If this wasn’t enough to make the Assembly consider finding a permanent meeting site in Philadelphia, the threat of leaving town altogether did. In 1728, with new representatives coming in from western counties such as Lancaster, many legislators were acutely aware that Philadelphia was hardly as central as it had once been. With this in mind, the Assembly asked the governor and Council to consider an entirely new location for the seat of government. Respond­ing quickly to the grim possibility that their city would cease to be the state capital, Philadelphians successfully petitioned the Assembly to make immediate plans for building an official state house.

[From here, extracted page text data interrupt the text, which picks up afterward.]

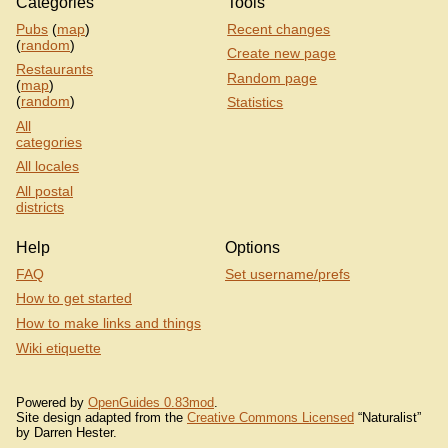
Categories
Tools
Pubs
(
map
)
Recent changes
(
random
)
Create new page
Restaurants
Random page
(
map
)
(
random
)
Statistics
All
categories
All locales
All postal
districts
Help
Options
FAQ
Set username/prefs
How to get started
How to make links and things
Wiki etiquette
Powered by
OpenGuides 0.83mod
.
Site design adapted from the
Creative Commons Licensed
“Naturalist”
by Darren Hester.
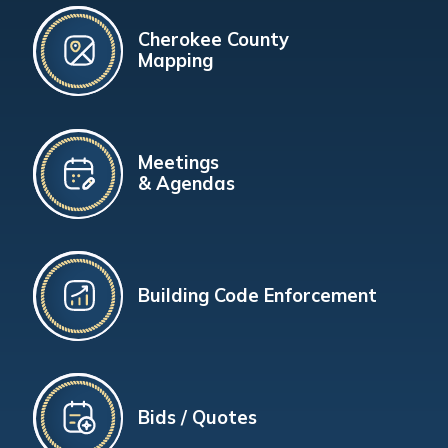
Cherokee County
Mapping
Meetings
& Agendas
Building Code Enforcement
Bids / Quotes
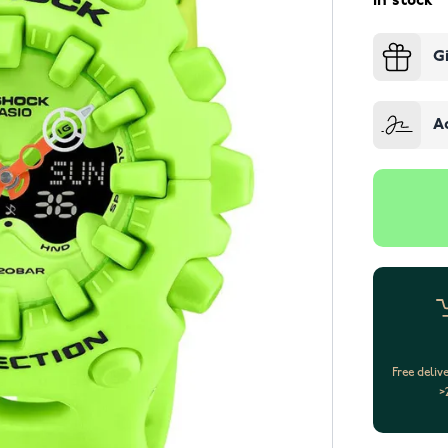
In stock
G
A
Free deliv
>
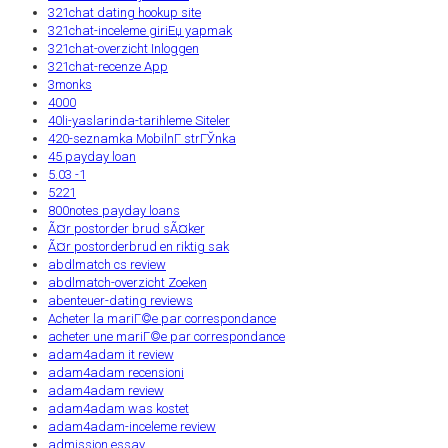
321chat dating hookup site
321chat-inceleme giriЕџ yapmak
321chat-overzicht Inloggen
321chat-recenze App
3monks
4000
40li-yaslarinda-tarihleme Siteler
420-seznamka MobilnГ­ strГЎnka
45 payday loan
5.03 -1
5221
800notes payday loans
Ã¤r postorder brud sÃ¤ker
Ã¤r postorderbrud en riktig sak
abdlmatch cs review
abdlmatch-overzicht Zoeken
abenteuer-dating reviews
Acheter la mariГ©e par correspondance
acheter une mariГ©e par correspondance
adam4adam it review
adam4adam recensioni
adam4adam review
adam4adam was kostet
adam4adam-inceleme review
admission essay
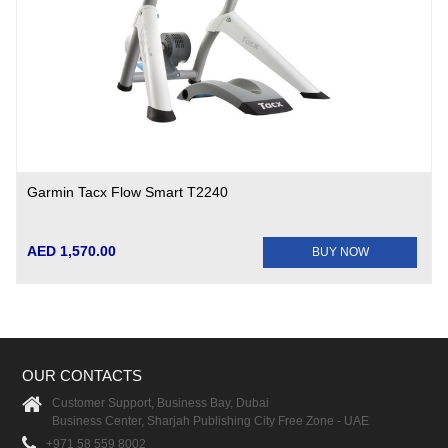
Garmin Tacx Flow Smart T2240
AED 1,570.00
BUY NOW
OUR CONTACTS
Customer Support, Business Bay, Dubai
Business Center, Sharjah Publishing City Free Zone - UAE
+971 58 559 8002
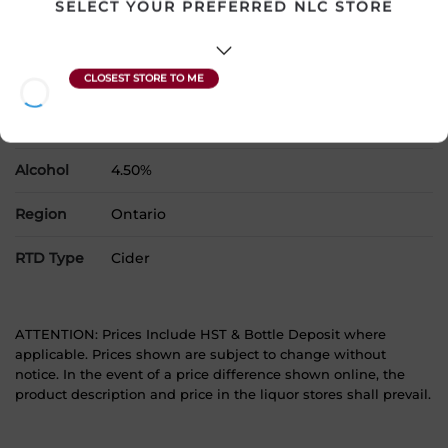
SELECT YOUR PREFERRED NLC STORE
Country
Canada
SKU
22546
Product Size
1 x 473 mL
Alcohol
4.50%
Region
Ontario
RTD Type
Cider
ATTENTION: Prices Include HST & Bottle Deposit where
applicable. Prices shown are subject to change without
notice. In the event of a price difference shown online, the
product description and price in the liquor stores shall prevail.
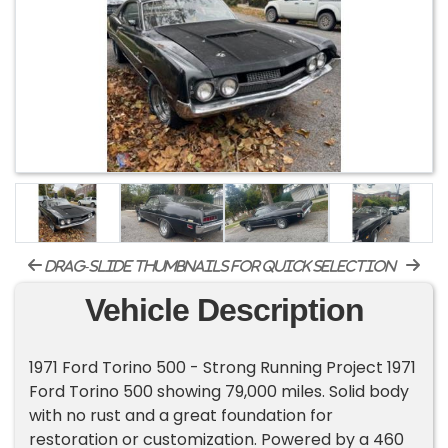
drag-slide thumbnails for quick selection
Vehicle Description
1971 Ford Torino 500 - Strong Running Project 1971
Ford Torino 500 showing 79,000 miles. Solid body
with no rust and a great foundation for
restoration or customization. Powered by a 460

Speaker of the Assembly and lawyer Andrew Hamilton, physician John Kearsley, and merchant Thomas Lawrence were charged with overseeing the project. They failed miserably as a committee; they disagreed and wrangled over both the building’s site and design. Although the legislature authorized the construction of a state house in 1729, more than one year passed before any progress was made. Even then, it was made only at the instigation of an exasperated Hamilton, who took matters into his own hands and began acquiring building materials, as well as land along Chestnut Street between Fifth and Sixth streets. Kearsley continued to protest, forcing the Assembly in 1732 to meet for a hearing on the matter. Andrew Hamilton, who is today best known for mounting a success­ful defense in the celebrated 1735 freedom of the press trial of publisher John Peter Zenger, emerged victorious; the legislators, approving his choice of site and concept for the building, granted him supervisory control over the project. Hamilton enlisted help in drawing up the plan from master carpenter Edmund Woolley, although it is not clear which individual to credit as the building’s chief designer.

In any case, the final result – Pennsylvania’s first state house – emerged as one of the handsomest buildings of the colonial era. Its Georgian style owed its grandeur to the balance and symmetry of the classical Palladian architecture from which it was derived: the door stood in the direct center of the building with an equal number of perfectly aligned windows on either side. Details such as keystones over the windows and stone panels between the floors provided both visual interest and unifying architectural elements. Except for the interior, the structure was completed by 1735. Two office wings, connected to the main building by arcades, were added the following year. A tower with an impressive staircase and steeple, as well as the great liberty bell, was not installed until 1753. Benjamin Franklin, having a final word in the matter, saw to it that a lightning rod to his specifica­tions was also secured in the new state building.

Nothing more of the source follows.